Conventional historiography tends to record anti-colonial movements primarily as institutional actions led by newly emerging political parties or trade unions, framed within narratives of modern political consciousness and the rise of nationalism. However, the reality at the grassroots level was far more complex. Resistance against the colonial government often didn’t manifest through organized nationalist institutions. Indigenous communities in Java fought back in their own ways, they created new rituals, refused to pay colonial taxes, and established autonomous systems that defied external control. It was within this context that we see the rise of messianic movements, a phenomenon common among peasant and fishermen communities across Indonesia.

The Samin movement, or Sedulur Sikep, became one of the most feared by the Dutch colonial authorities precisely because of its massive spread across villages throughout Java. The Sedulur Sikep primarily consisted of farming families working their own ancestral lands. Their resistance was multifaceted: they refused to pay colonial taxes, built their own communal food granaries, and rejected the government-established education system. The colonial state apparatus in the nineteenth and twentieth centuries sought to infiltrate and control everyday life—through hospitals, politics of hygiene, massive taxation, and Western-style education. (See Denys Lombard’s book Nusa Jawa.)

Newspapers of the time often misinterpreted the movement. Some labeled Samin Surosentiko and his followers “communists,” while socialist papers sometimes dismissed the Samin movement as a premature and uncoordinated revolution. (See Djawa Tengah Newspaper Archive, June 14, 1930 at the National Library of Indonesia.) The Sedulur Sikep of the early twentieth century chose a “revolution” unlike those prescribed by communist party leaflets circulating in the Dutch East Indies.

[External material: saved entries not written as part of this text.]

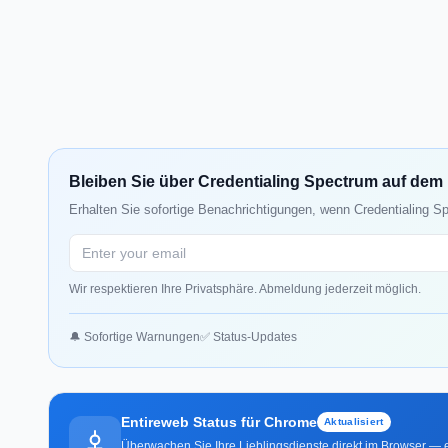
Bleiben Sie über Credentialing Spectrum auf de
Erhalten Sie sofortige Benachrichtigungen, wenn Credentialing S
Wir respektieren Ihre Privatsphäre. Abmeldung jederzeit möglich.
🔔 Sofortige Warnungen
✅ Status-Updates
Entireweb Status für Chrome
Aktualisiert
Überwachen Sie Ihre Lieblingsdienste direkt im Browser — e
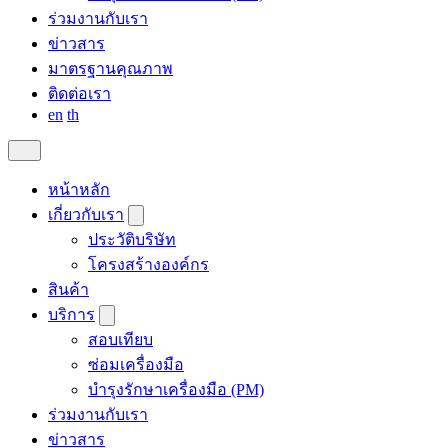
ร่วมงานกับเรา
ข่าวสาร
มาตรฐานคุณภาพ
ติดต่อเรา
en
th
หน้าหลัก
เกี่ยวกับเรา
ประวัติบริษัท
โครงสร้างองค์กร
สินค้า
บริการ
สอบเทียบ
ซ่อมเครื่องมือ
บำรุงรักษาเครื่องมือ (PM)
ร่วมงานกับเรา
ข่าวสาร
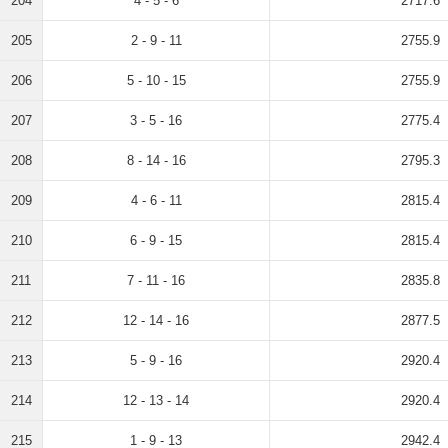
204
4 - 5 - 6
2717.6
205
2 - 9 - 11
2755.9
206
5 - 10 - 15
2755.9
207
3 - 5 - 16
2775.4
208
8 - 14 - 16
2795.3
209
4 - 6 - 11
2815.4
210
6 - 9 - 15
2815.4
211
7 - 11 - 16
2835.8
212
12 - 14 - 16
2877.5
213
5 - 9 - 16
2920.4
214
12 - 13 - 14
2920.4
215
1 - 9 - 13
2942.4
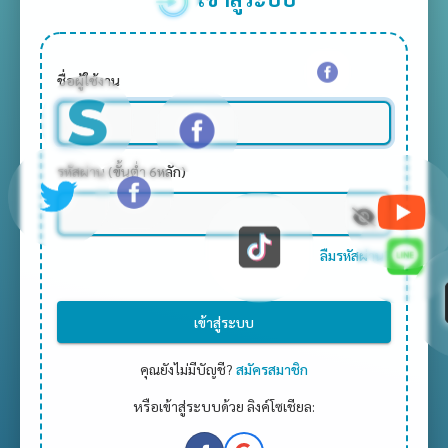
ชื่อผู้ใช้งาน
รหัสผ่าน (ขั้นต่ำ 6หลัก)
ลืมรหัสผ่าน?
เข้าสู่ระบบ
คุณยังไม่มีบัญชี?
สมัครสมาชิก
หรือเข้าสู่ระบบด้วย ลิงค์โซเชียล:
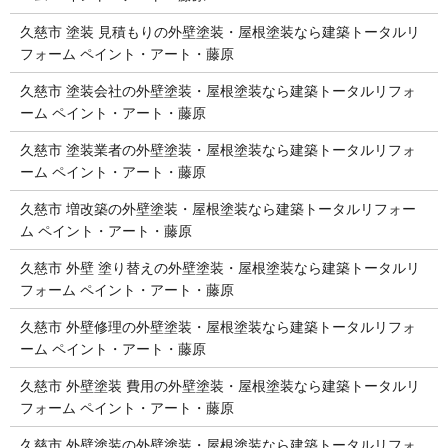
久慈市 塗装 見積もりの外壁塗装・屋根塗装なら建築トータルリ
フォーム ペイント・アート・藤原
久慈市 塗装会社の外壁塗装・屋根塗装なら建築トータルリフォ
ーム ペイント・アート・藤原
久慈市 塗装業者の外壁塗装・屋根塗装なら建築トータルリフォ
ーム ペイント・アート・藤原
久慈市 増改築の外壁塗装・屋根塗装なら建築トータルリフォー
ム ペイント・アート・藤原
久慈市 外壁 塗り替えの外壁塗装・屋根塗装なら建築トータルリ
フォーム ペイント・アート・藤原
久慈市 外壁修理の外壁塗装・屋根塗装なら建築トータルリフォ
ーム ペイント・アート・藤原
久慈市 外壁塗装 費用の外壁塗装・屋根塗装なら建築トータルリ
フォーム ペイント・アート・藤原
久慈市 外壁塗装の外壁塗装・屋根塗装なら建築トータルリフォ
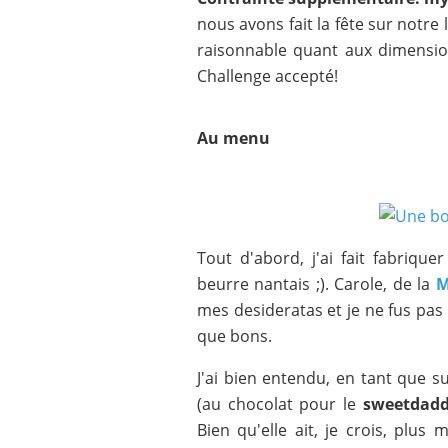
nous avons fait la fête sur notre l
raisonnable quant aux dimensio
Challenge accepté!
Au menu
Tout d'abord, j'ai fait fabriqu
beurre nantais ;). Carole, de la
M
mes desideratas et je ne fus pas 
que bons.
J'ai bien entendu, en tant que
(au chocolat pour le
sweetdad
Bien qu'elle ait, je crois, plus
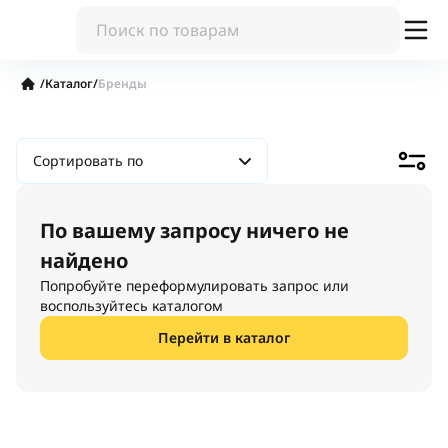
/
Каталог
/
Бренды
Сортировать по
По вашему запросу ничего не
найдено
Попробуйте переформулировать запрос или
воспользуйтесь каталогом
Перейти в каталог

Theirs was an autonomous system that mobilized peasants without a single leader, without a strict hierarchy, and without convoluted bureaucracy.

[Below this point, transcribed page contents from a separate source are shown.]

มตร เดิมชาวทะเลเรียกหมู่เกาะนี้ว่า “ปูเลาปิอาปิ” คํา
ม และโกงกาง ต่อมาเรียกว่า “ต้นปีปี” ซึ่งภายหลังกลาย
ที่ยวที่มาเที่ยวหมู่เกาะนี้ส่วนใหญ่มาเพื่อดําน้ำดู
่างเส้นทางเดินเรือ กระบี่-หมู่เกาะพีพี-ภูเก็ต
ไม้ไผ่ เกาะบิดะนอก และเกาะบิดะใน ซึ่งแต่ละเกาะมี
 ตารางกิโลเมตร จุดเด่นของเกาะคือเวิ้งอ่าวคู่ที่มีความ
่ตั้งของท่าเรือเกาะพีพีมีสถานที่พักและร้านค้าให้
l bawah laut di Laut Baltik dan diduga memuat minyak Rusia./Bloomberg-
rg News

Crucially, the Sedulur Sikep Indigenous community persists to this day, continuing to defend their lands, their ancestral territories, and their embodied cultural knowledge systems. Their struggle against factories seeking to seize land, displace water sources, and forcibly excavate the earth resonates powerfully with Fitri DK. It is precisely at this intersection of past and present resistance that art reveals its potential as a methodology reaching far beyond mere object-making. Fitri DK’s practice exemplifies art as long-term engagement within resistance—a struggle that may never truly end, as coloniality and oppression constantly find new forms of power. However, art with political intent often faces significant pitfalls. It can become trapped in models of festivalism, where short-term, spectacle-driven events distance art from sustained participation at the grassroots level.

 

 

Figure 3. Installation view of Fitri DK: Nyawiji Ibu Bumi at Cemeti Institute for Art and Society, 2025. Photograph by Amos Ursia.

 

The exhibition Nyawiji Ibu Bumi articulates deep reflection on these challenges. It asks how community-based art practices can avoid becoming confined to festivals, gallery objects, or staged-performances. Fitri DK’s sixteen-year friendship and shared struggle with the Kendeng community is a powerful practice, and her work demonstrates that meaningful community-based art requires immense patience and long-term vision. It demands a solidarity that transcends the fleeting programmatic timelines of the art-world and the mode of production of art festivals. In the multidimensional crises—environmental, social, cultural, political—our collective resilience relies on cultivating mutual care. Fitri DK’s Nyawiji Ibu Bumi and the enduring resistance of the Sedulur Sikep, both past and present, offer a profound vision to resist coloniality.

Amos Ursia

Amos Ursia is an independent researcher and writer based in Yogyakarta, Indonesia. He specializes in multidisciplinary research pertaining to decolonial/postcolonial studies, historiography, and art history. His writing is featured in several symposiums and art magazines in Southeast Asia.